As forças de segurança do Rio Grande do Norte realizaram nas primeiras horas desta quarta-feira (26) uma nova investida contra organizações criminosas instaladas em Natal. A ação, chamada de Farol da Justiça, concentrou esforços na Zona Leste, com foco em Mãe Luíza, área historicamente marcada por conflitos entre facções e episódios de violência.
A Polícia Militar empregou mais de 100 agentes com participação de unidades como BOPE, BPChoque, BPamb, ROCAM, CIPTUR e efetivos do 1º BPM. O trabalho envolveu incursões em pontos estratégicos, bloqueios viários, reforço no patrulhamento e apoio às equipes da Polícia Civil.
A operação funciona de forma integrada e reúne Polícia Militar, Polícia Civil, Polícia Penal, Polícia Científica e Ministério Público, por meio do GAECO. O objetivo é cumprir mandados de prisão e de busca e apreensão em Natal, na Região Metropolitana, no interior do estado e também em outras unidades da federação.
Paralelamente à nova ofensiva, a Polícia Militar divulgou o resultado da Operação Mãe Luíza Segura, que vem sendo executada desde o início de novembro pelo Comando de Policiamento da Capital. Entre os dias 7 e 24, 16 pessoas foram presas, incluindo três foragidos.

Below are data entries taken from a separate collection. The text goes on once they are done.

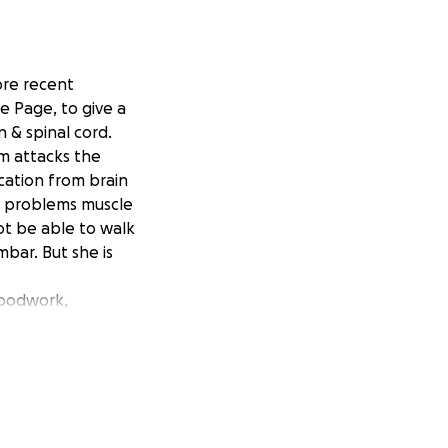
re recent
e Page, to give a
n & spinal cord.
tem attacks the
cation from brain
on problems muscle
t be able to walk
mbar. But she is
loodwork,
se.
 appointments are
made it difficult.
e burdens that she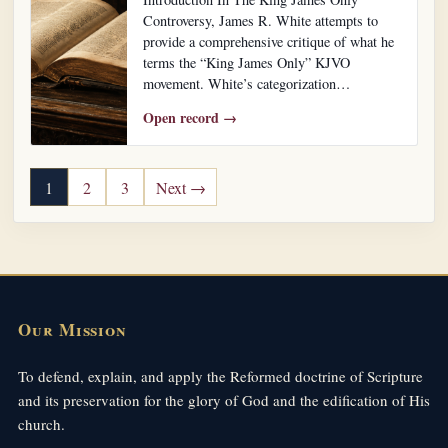
Controversy, James R. White attempts to
provide a comprehensive critique of what he
terms the “King James Only” KJVO
movement. White’s categorization…
Open record →
Posts pagination
1
2
3
Next →
Our Mission
To defend, explain, and apply the Reformed doctrine of Scripture
and its preservation for the glory of God and the edification of His
church.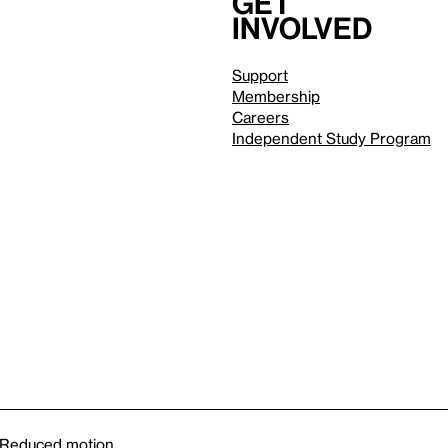
Get
involved
Support
Membership
Careers
Independent Study Program
Reduced motion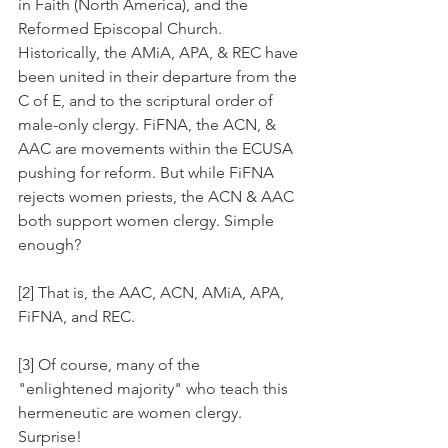
in Faith (North America), and the 
Reformed Episcopal Church. 
Historically, the AMiA, APA, & REC have 
been united in their departure from the 
C of E, and to the scriptural order of 
male-only clergy. FiFNA, the ACN, & 
AAC are movements within the ECUSA 
pushing for reform. But while FiFNA 
rejects women priests, the ACN & AAC 
both support women clergy. Simple 
enough?
[2] That is, the AAC, ACN, AMiA, APA, 
FiFNA, and REC.
[3] Of course, many of the 
"enlightened majority" who teach this 
hermeneutic are women clergy. 
Surprise!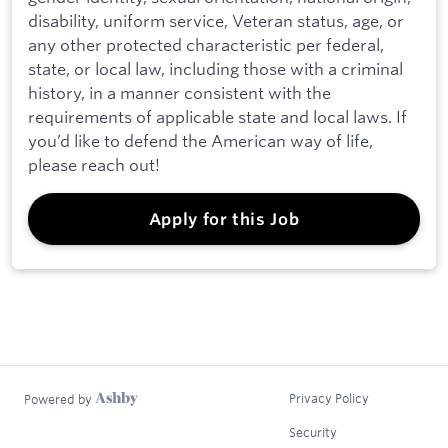
disability, uniform service, Veteran status, age, or
any other protected characteristic per federal,
state, or local law, including those with a criminal
history, in a manner consistent with the
requirements of applicable state and local laws. If
you’d like to defend the American way of life,
please reach out!
Apply for this Job
Privacy Policy
Powered by
Security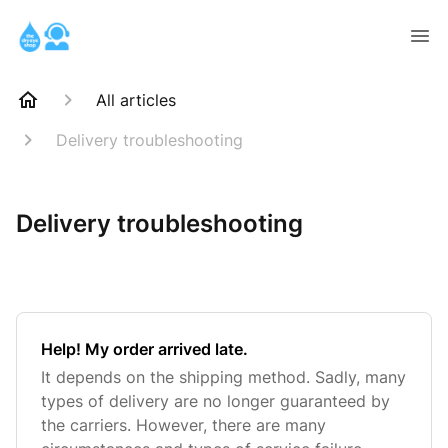
All articles
Delivery troubleshooting
Delivery troubleshooting
Help! My order arrived late.
It depends on the shipping method. Sadly, many
types of delivery are no longer guaranteed by
the carriers. However, there are many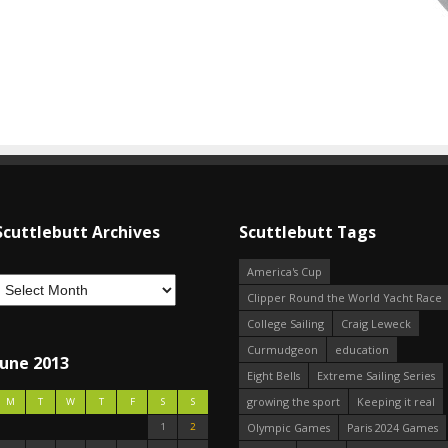
Scuttlebutt Archives
Scuttlebutt Tags
America's Cup
Clipper Round the World Yacht Race
College Sailing
Craig Leweck
Curmudgeon
education
June 2013
Eight Bells
Extreme Sailing Series
growing the sport
Keeping it real
M
T
W
T
F
S
S
1
2
Olympic Games
Paris 2024 Games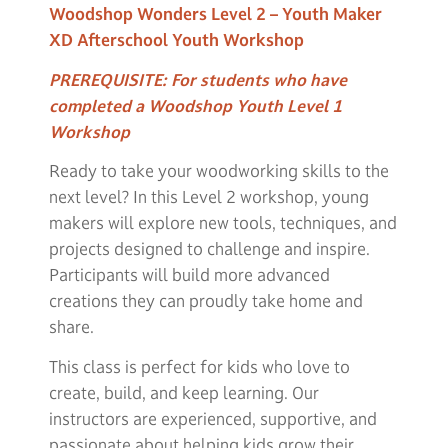
Woodshop Wonders Level 2 – Youth Maker
XD Afterschool Youth Workshop
PREREQUISITE:
For students who have
completed a Woodshop Youth Level 1
Workshop
Ready to take your woodworking skills to the
next level? In this Level 2 workshop, young
makers will explore new tools, techniques, and
projects designed to challenge and inspire.
Participants will build more advanced
creations they can proudly take home and
share.
This class is perfect for kids who love to
create, build, and keep learning. Our
instructors are experienced, supportive, and
passionate about helping kids grow their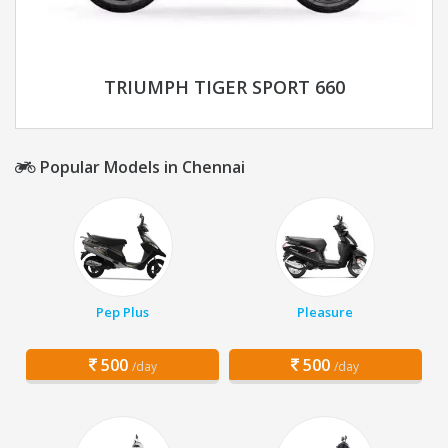
TRIUMPH TIGER SPORT 660
Popular Models in Chennai
Pep Plus
Pleasure
500
500
/day
/day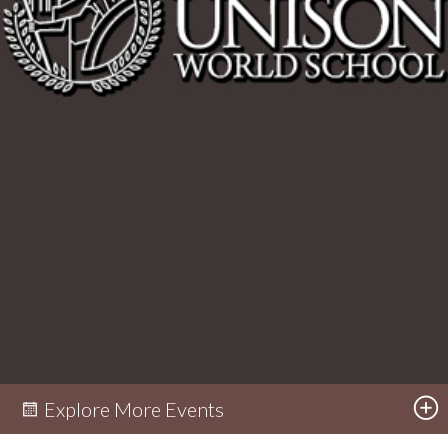
Explore More Events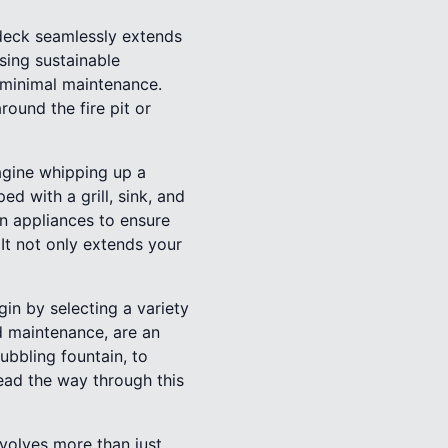
 deck seamlessly extends
sing sustainable
s minimal maintenance.
round the fire pit or
agine whipping up a
 with a grill, sink, and
rn appliances to ensure
 It not only extends your
gin by selecting a variety
nd maintenance, are an
ubbling fountain, to
ead the way through this
volves more than just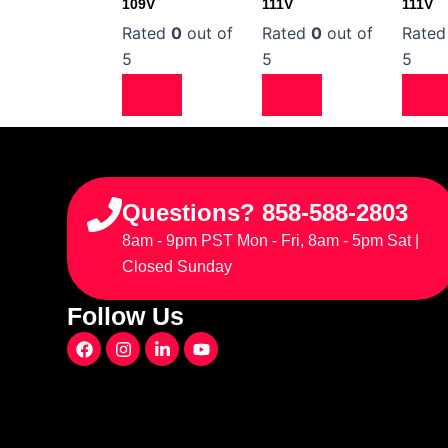
109V
111V
111V
Rated
0
out of
Rated
0
out of
Rate
5
5
5
Questions? 858-588-2803
8am - 9pm PST Mon - Fri, 8am - 5pm Sat |
Closed Sunday
Follow Us
F
I
L
Y
a
n
i
o
c
s
n
u
e
t
k
t
b
a
e
u
o
g
d
b
o
r
i
e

As equipes apreenderam duas carabinas calibre ponto 40, três pistolas calibre 380, um revólver calibre 38, munições de diversos calibres e sete coletes balísticos. Também foram recolhidos maconha, cocaína, crack, haxixe, balanças de precisão, embalagens e outros itens associados ao tráfico de drogas.
Os policiais recuperaram ainda um Chevrolet Cobalt clonado que havia sido roubado em Pernambuco, uma motocicleta adulterada e um celular com queixa de roubo.
As ações se concentraram em barreiras móveis instaladas na Avenida João XXIII e nos acessos à Avenida Hermes da Fonseca, junto ao patrulhamento ostensivo dentro de Mãe Luíza. Participaram unidades do CPC, BOPE, BPChoque, ROCAM, 1º BPM e demais equipes operacionais.
O conjunto das operações reforça o esforço das instituições de segurança para reduzir a atuação de grupos armados e recuperar áreas que apresentam maior vulnerabilidade na capital potiguar.